Autor: Kucher, Nicholas, Marquez, Alexandra, Guerguerian, Anne M, Moga, Michael-Alice, Vargas-Gutierrez, Mariella, Todd, Mark, Honjo, Osami, Haller, Christoph, Goco, Geraldine, Floh, Alejandro
Zdroj: Circulation (Ovid); November 2021, Vol. 144 Issue: Supplement 2 pA11597-A11597, 1p
Abstrakt: Introduction:Guidelines recommend dosing Epinephrine (Epi) at regular intervals during pediatric cardiac arrest, including patients requiring extracorporeal membrane oxygenation (ECMO). The impact of Epi-induced vasoconstriction on systemic afterload and veno-arterial ECMO support is poorly understood.Hypothesis:Higher total dose of Epi and shorter interval between Epi dose and ECMO flow during cardiac arrest will increase systemic afterload and interfere with ECMO support.Methods:This is an ancillary study to a single-center, retrospective observational study of patients 0-18 years old who required ECMO cannulation during resuscitation over a six-year period.
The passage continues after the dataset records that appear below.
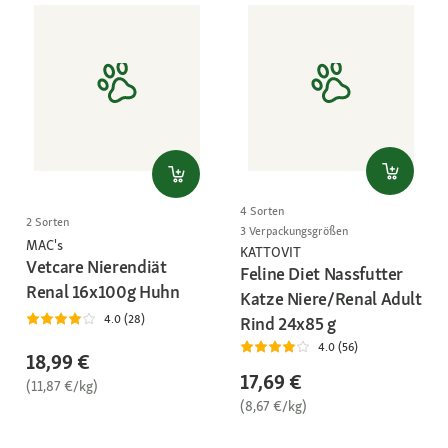
4 Sorten
2 Sorten
3 Verpackungsgrößen
MAC's
KATTOVIT
Vetcare Nierendiät
Feline Diet Nassfutter
Renal 16x100g Huhn
Katze Niere/Renal Adult
4.0 (28)
Rind 24x85 g
4.0 (56)
18,99 €
17,69 €
(11,87 €/kg)
(8,67 €/kg)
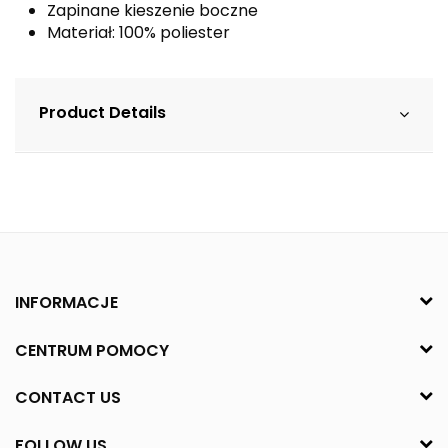
Zapinane kieszenie boczne
Materiał: 100% poliester
Product Details
INFORMACJE
CENTRUM POMOCY
CONTACT US
FOLLOW US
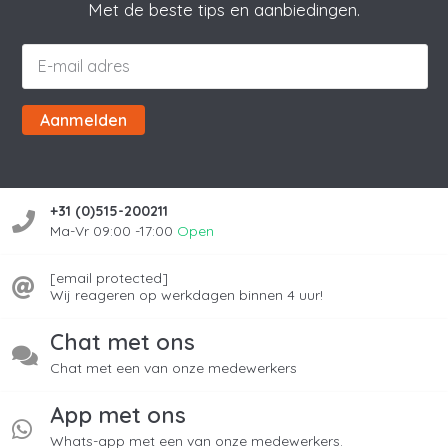
Met de beste tips en aanbiedingen.
Aanmelden
+31 (0)515-200211
Ma-Vr 09:00 -17:00
Open
[email protected]
Wij reageren op werkdagen binnen 4 uur!
Chat met ons
Chat met een van onze medewerkers
App met ons
Whats-app met een van onze medewerkers.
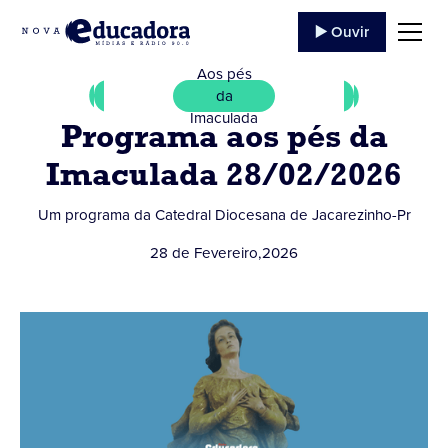
▶️ Ouvir
Aos pés
da
Imaculada
Programa aos pés da
Imaculada 28/02/2026
Um programa da Catedral Diocesana de Jacarezinho-Pr
28 de Fevereiro
,
2026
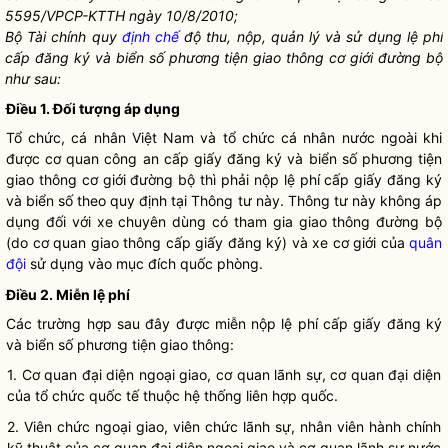
5595/VPCP-KTTH ngày 10/8/2010;
Bộ Tài chính quy
định chế
độ thu, nộp, quản lý và sử dụng lệ phí
cấp đăng ký và biển số
phương tiện giao thông cơ giới đường bộ
như sau:
Điều 1. Đối tượng áp dụng
Tổ chức, cá nhân Việt Nam và tổ chức cá nhân nước ngoài khi
được cơ quan công an cấp giấy đăng ký và biển số
phương tiện
giao thông cơ giới đường bộ
thì phải nộp lệ phí cấp giấy đăng ký
và biển số theo quy định tại Thông tư này. Thông tư này không áp
dụng đối với xe chuyên dùng có tham gia giao thông đường bộ
(do cơ quan giao thông cấp giấy đăng ký) và xe cơ giới của
quân
đội
sử dụng vào mục đích quốc phòng.
Điều 2. Miễn lệ phí
Các trường hợp sau đây được miễn nộp lệ phí cấp giấy đăng ký
và biển số phương tiện giao thông:
1. Cơ quan đại diện ngoại giao, cơ quan lãnh sự, cơ quan đại diện
của tổ chức quốc tế thuộc hệ thống liên hợp quốc.
2. Viên chức ngoại giao, viên chức lãnh sự, nhân viên hành chính
kỹ thuật của cơ quan đại diện ngoại giao và cơ quan lãnh sự nước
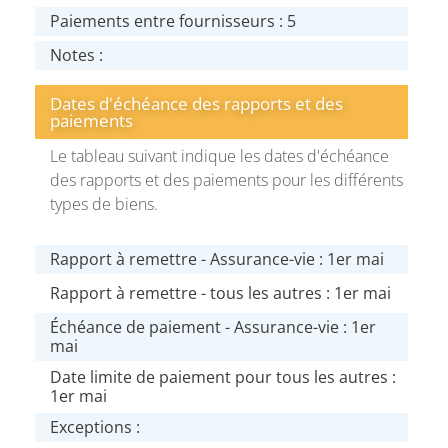
Paiements entre fournisseurs : 5
Notes :
Dates d'échéance des rapports et des
paiements
Le tableau suivant indique les dates d'échéance
des rapports et des paiements pour les différents
types de biens.
Rapport à remettre - Assurance-vie : 1er mai
Rapport à remettre - tous les autres : 1er mai
Échéance de paiement - Assurance-vie : 1er
mai
Date limite de paiement pour tous les autres :
1er mai
Exceptions :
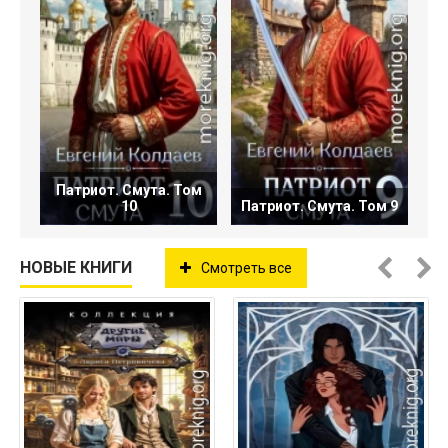
Патриот. Смута. Том
10
Патриот. Смута. Том 9
НОВЫЕ КНИГИ
Смотреть все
Patients were excluded if ECMO was initiated prior to arrest or if the resuscitation record was incomplete. The primary exposure was time from last dose of Epi to initiation of ECMO flows; secondary exposures included cumulative Epi dose delivered and indexed to arrest time. Mean arterial pressure (MAP) and systemic vasodilator therapy were used as surrogates for systemic afterload; ECMO pump speed and vasoactive-inotrope score (VIS) were used as measures of ECMO support.Results:A total 92 events in 87 patients analyzed. The patient cohort was 53% female with median (IQR) age of 122 (30-478) days, weight 4.4 (3.3 - 8.7) kg, and 43% single ventricle physiology. On average, Epi was given 7 (4 - 10) times during a 35 (27 - 44) min arrest, for a total dose of 65 (37 - 101) mcg/kg; the last dose was given 6 (2 -16) min prior to the initiation of ECMO flows. In the 6 hours following initiation of ECMO, MAP increased from 42 (36 - 56) mmHg to 57 (47 - 70) mmHg, (p<0.0001). Shorter interval between last Epi dose and ECMO initiation trended with higher MAP after 1 hour of support (estimate -0.43, p=0.06) and associated with increased of vasodilators within 6 hours of ECMO (vasodilators used (1 - 6) vs not used 9 (3 - 16) min, p=0.05). No other associations were found between Epi delivery, MAP, vasodilator use, pump speed or VIS.Conclusion:There is limited evidence to support that regular dosing of Epi throughout a cardiac arrest is associated with clinically significant increases in afterload after ECMO cannulation. Additional studies are needed to validate findings against ECMO flows and clinically relevant outcomes.